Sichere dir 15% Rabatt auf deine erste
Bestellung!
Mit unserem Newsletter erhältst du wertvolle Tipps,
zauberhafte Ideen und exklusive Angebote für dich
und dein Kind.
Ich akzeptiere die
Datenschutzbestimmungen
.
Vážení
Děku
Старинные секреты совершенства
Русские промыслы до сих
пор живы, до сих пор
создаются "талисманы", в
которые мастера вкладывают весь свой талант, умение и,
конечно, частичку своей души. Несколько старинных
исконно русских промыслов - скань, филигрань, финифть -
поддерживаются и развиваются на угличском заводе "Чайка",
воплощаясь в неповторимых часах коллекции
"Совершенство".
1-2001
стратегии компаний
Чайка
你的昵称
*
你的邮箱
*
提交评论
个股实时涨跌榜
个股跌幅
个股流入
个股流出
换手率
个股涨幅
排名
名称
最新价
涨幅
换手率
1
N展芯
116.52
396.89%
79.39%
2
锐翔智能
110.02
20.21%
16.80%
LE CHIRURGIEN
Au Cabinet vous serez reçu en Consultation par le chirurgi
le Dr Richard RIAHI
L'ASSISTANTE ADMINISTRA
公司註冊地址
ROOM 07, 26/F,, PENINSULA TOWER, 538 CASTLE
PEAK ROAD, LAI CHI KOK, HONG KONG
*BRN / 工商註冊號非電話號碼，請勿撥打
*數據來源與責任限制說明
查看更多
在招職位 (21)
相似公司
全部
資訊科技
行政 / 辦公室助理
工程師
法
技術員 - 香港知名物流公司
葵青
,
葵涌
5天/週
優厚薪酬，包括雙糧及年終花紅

━━━━━━

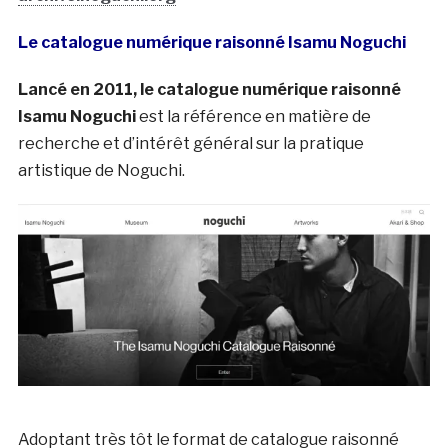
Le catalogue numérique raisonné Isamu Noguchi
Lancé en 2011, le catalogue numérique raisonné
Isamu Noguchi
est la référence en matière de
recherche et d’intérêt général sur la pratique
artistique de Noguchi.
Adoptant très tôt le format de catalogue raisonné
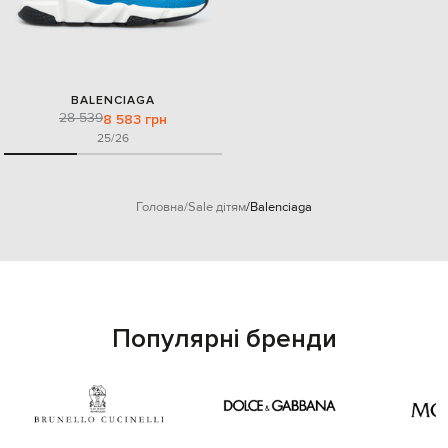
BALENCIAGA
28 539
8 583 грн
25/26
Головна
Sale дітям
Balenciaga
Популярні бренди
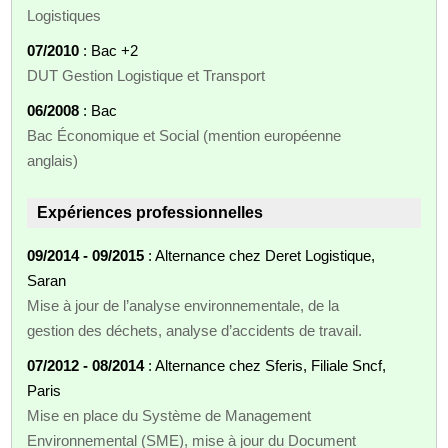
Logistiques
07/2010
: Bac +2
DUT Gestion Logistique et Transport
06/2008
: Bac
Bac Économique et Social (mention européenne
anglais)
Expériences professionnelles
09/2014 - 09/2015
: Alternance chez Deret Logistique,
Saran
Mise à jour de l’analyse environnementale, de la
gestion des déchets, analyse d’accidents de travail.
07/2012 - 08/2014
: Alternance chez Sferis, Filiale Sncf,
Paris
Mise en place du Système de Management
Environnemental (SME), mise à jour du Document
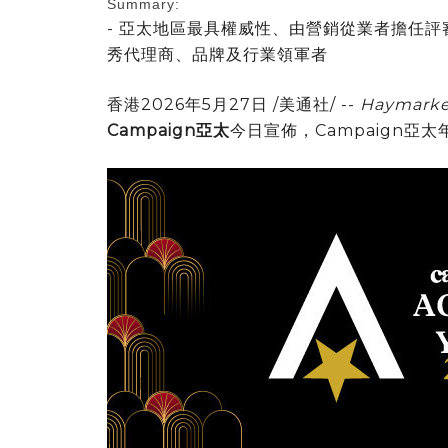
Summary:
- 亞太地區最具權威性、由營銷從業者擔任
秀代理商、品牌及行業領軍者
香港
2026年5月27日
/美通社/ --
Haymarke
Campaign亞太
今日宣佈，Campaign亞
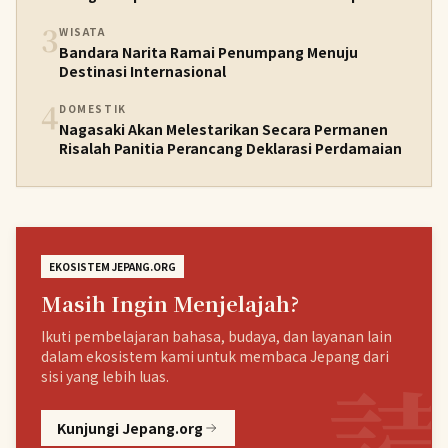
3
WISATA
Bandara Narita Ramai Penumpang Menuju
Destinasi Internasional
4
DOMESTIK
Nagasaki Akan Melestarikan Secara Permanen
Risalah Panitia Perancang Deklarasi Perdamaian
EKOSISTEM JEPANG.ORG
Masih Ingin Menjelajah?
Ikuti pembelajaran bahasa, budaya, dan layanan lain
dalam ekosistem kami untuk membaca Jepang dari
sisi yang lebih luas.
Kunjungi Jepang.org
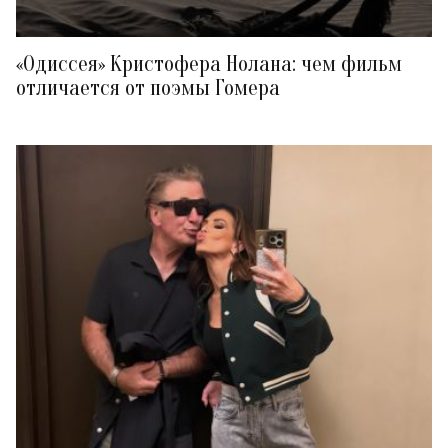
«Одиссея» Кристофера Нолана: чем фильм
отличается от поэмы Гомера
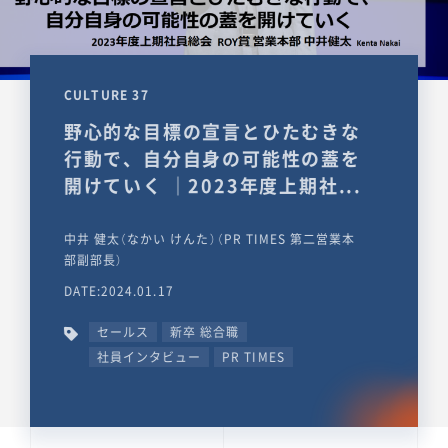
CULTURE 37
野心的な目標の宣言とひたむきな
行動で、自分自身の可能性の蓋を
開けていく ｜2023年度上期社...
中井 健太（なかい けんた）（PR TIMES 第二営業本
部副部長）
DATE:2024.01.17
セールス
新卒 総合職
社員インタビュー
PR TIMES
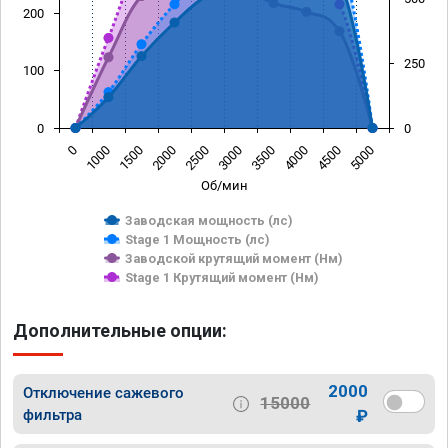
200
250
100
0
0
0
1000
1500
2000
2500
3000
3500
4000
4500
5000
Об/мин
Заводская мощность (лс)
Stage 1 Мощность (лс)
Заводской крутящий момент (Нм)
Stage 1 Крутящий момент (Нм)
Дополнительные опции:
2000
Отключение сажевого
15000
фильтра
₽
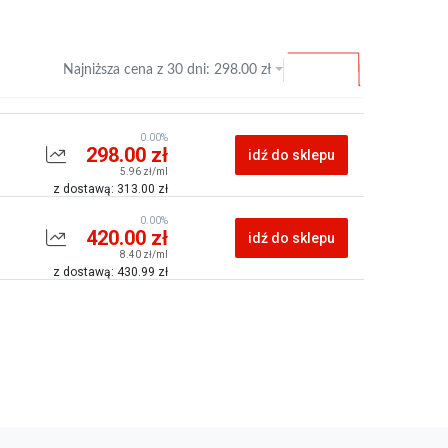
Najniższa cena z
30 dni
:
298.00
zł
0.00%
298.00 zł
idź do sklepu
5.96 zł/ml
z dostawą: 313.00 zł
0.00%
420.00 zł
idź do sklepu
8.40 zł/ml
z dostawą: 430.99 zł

━━━━━━

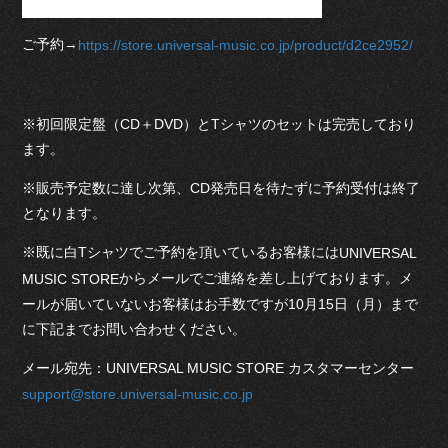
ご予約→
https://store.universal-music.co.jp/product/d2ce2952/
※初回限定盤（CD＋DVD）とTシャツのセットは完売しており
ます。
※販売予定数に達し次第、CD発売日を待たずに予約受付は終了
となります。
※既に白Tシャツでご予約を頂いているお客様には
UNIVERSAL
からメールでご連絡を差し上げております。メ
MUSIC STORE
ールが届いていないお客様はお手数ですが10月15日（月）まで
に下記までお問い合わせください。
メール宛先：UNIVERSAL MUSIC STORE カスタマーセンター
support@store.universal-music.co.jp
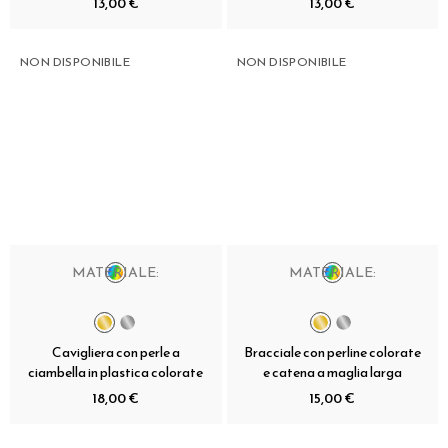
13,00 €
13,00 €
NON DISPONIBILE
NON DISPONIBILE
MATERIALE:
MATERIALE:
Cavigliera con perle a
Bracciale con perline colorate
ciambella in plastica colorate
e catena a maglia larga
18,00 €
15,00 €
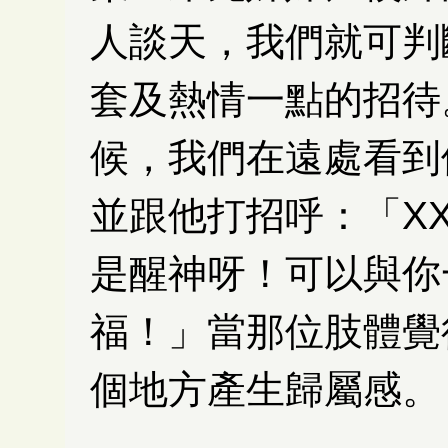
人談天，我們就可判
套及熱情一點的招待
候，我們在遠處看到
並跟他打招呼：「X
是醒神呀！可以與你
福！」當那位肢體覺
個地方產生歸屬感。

━━━━━━

TO DO:
Output exactly the lines of the listing above that start with the one holding "秀代理商、品牌及行業領軍者" and go on through the one holding "Заводской крутящий момент (Нм)"; leave the pictures out.

RESPONSE BOX:
秀代理商、品牌及行業領軍者
香港
2026年5月27日
/美通社/ --
Haymarke
Campaign亞太
今日宣佈，Campaign亞
3
WISATA
Bandara Narita Ramai Penumpang Menuju
Destinasi Internasional
4
DOMESTIK
Nagasaki Akan Melestarikan Secara Permanen
Risalah Panitia Perancang Deklarasi Perdamaian
EKOSISTEM JEPANG.ORG
Masih Ingin Menjelajah?
Ikuti pembelajaran bahasa, budaya, dan layanan lain
dalam ekosistem kami untuk membaca Jepang dari
sisi yang lebih luas.
Kunjungi Jepang.org
«Одиссея» Кристофера Нолана: чем фильм
отличается от поэмы Гомера
CULTURE 37
野心的な目標の宣言とひたむきな
行動で、自分自身の可能性の蓋を
開けていく ｜2023年度上期社...
中井 健太（なかい けんた）（PR TIMES 第二営業本
部副部長）
DATE:2024.01.17
セールス
新卒 総合職
社員インタビュー
PR TIMES
200
250
100
0
0
0
1000
1500
2000
2500
3000
3500
4000
4500
5000
Об/мин
Заводская мощность (лс)
Stage 1 Мощность (лс)
Заводской крутящий момент (Нм)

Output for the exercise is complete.